If you really want to get fussy, I've made Thomas Keller's recipe for salmon rillettes several times (and we had that as an appetizer at Bouchon during our California trip last summer). Smoked salmon plus steamed salmon with butter and egg yolk and cooked chopped shallots, you stir it all together to make a paste, and it's really very good.

http://whatscookingamerica.net/LindaSan ... Salmon.htm

For me, "one pound" of smoked salmon would be no problem whatever...

Re: what to do with a big 1lb+ of smoked salmon

PostPosted: Sat Feb 09, 2013 6:08 pm
by Mike Bowlin
Soup
Smoked Salmon Soup

6 tablespoons cream
2 cups half and half

Reduce cream. Add half and half. Boil once or twice to slightly thicken.

1 package frozen chopped spinach
6 ounces smoked salmon
½ tspn kosher salt
½ tspn white pepper
2 dashes Maggi seasoning

Cook spinach in microwave. Drain and press all water from spinach. Take half of spinach and add to blender with ½ cup half and half. Puree.

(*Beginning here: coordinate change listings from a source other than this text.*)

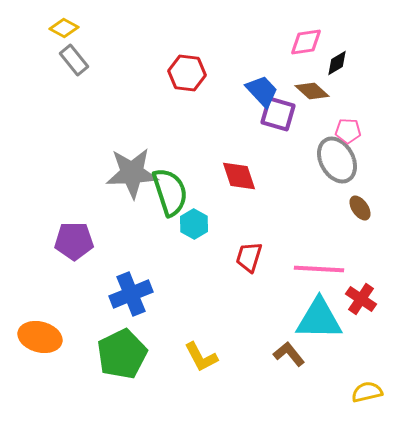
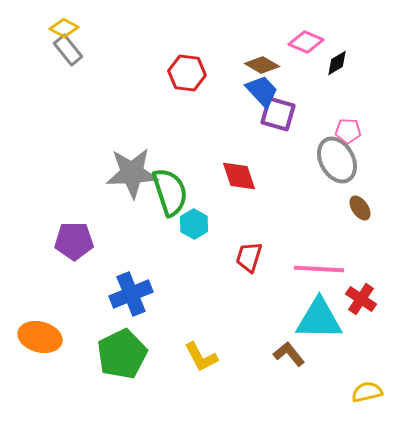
pink diamond: rotated 32 degrees clockwise
gray rectangle: moved 6 px left, 10 px up
brown diamond: moved 50 px left, 26 px up; rotated 12 degrees counterclockwise
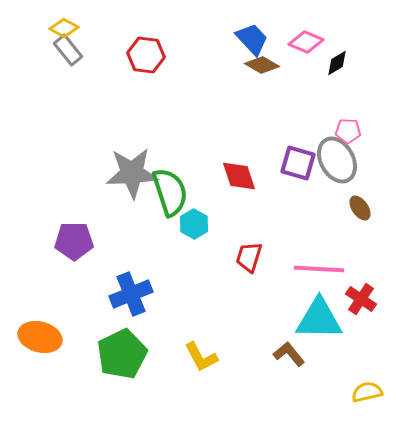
red hexagon: moved 41 px left, 18 px up
blue trapezoid: moved 10 px left, 52 px up
purple square: moved 20 px right, 49 px down
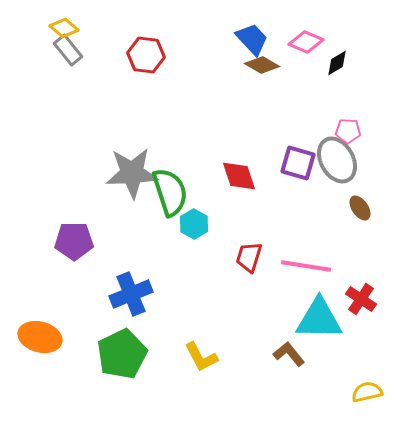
yellow diamond: rotated 12 degrees clockwise
pink line: moved 13 px left, 3 px up; rotated 6 degrees clockwise
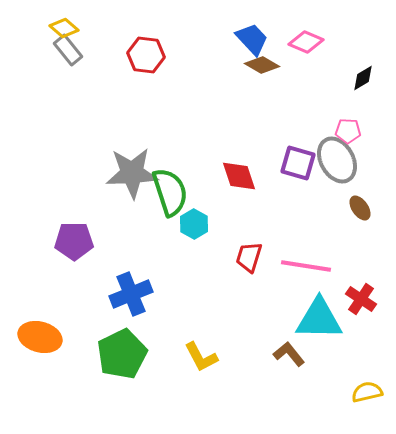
black diamond: moved 26 px right, 15 px down
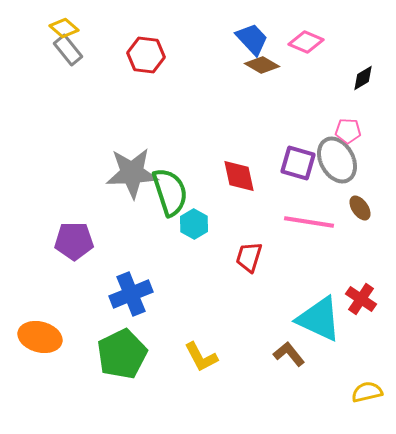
red diamond: rotated 6 degrees clockwise
pink line: moved 3 px right, 44 px up
cyan triangle: rotated 24 degrees clockwise
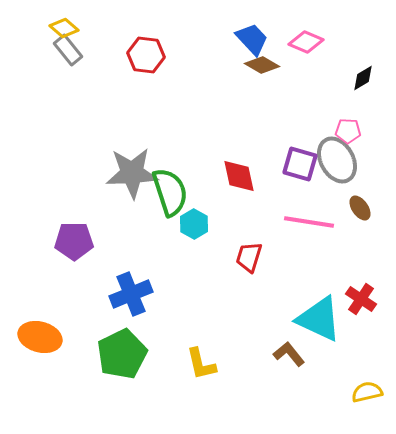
purple square: moved 2 px right, 1 px down
yellow L-shape: moved 7 px down; rotated 15 degrees clockwise
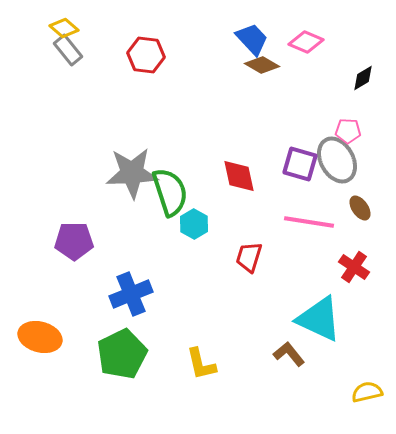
red cross: moved 7 px left, 32 px up
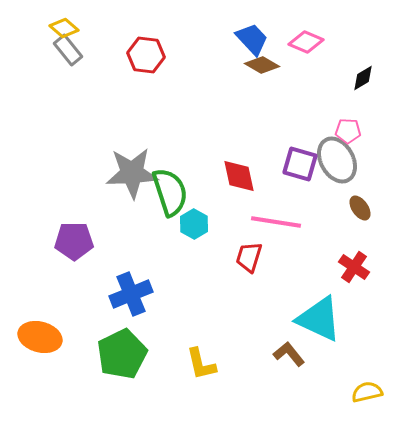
pink line: moved 33 px left
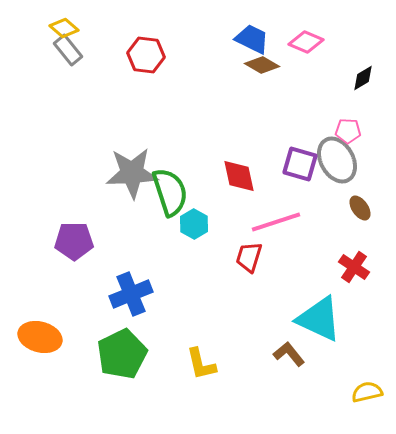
blue trapezoid: rotated 21 degrees counterclockwise
pink line: rotated 27 degrees counterclockwise
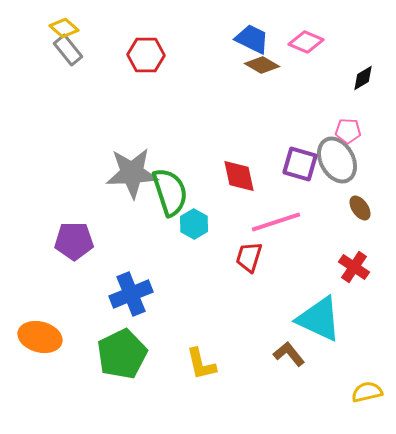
red hexagon: rotated 6 degrees counterclockwise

Set aside.

Add smoked salmon and ½ cup of half and half to blender. Puree. Set aside.

To the scalded mike and cream add 6 heaping tablespoons of puree spinach and the entire mixture of smoked salmon and milk. Taste for seasoning. Heat and serve.

Re: what to do with a big 1lb+ of smoked salmon

PostPosted: Sat Feb 09, 2013 6:16 pm
by Mike Bowlin
Smoked salmon ravioli

8 ounces smoked salmon
4 ounces ricotta fresh whole milk please(drained) or goat cheese ricotta (drained)
2 ounces cream cheese
2 ounces parmagiano regiano cheese grated
2 ounces mozzarella grated
1 ounce Italian parsley minced
2 egg yolks beaten
¼ tspn kosher salt
1/4 tspn french pepper

Yields about 36 small scoop ravioli. Serve with cream sauce or simple Italian red gravy with a little cream.

Re: what to do with a big 1lb+ of smoked salmon

PostPosted: Sat Feb 09, 2013 8:57 pm
by Carrie L.
Get a fork. Or, I can send you my address. :wink:
One of my favorite things in the world is smoked salmon (not the lox kind though). No accoutrements needed.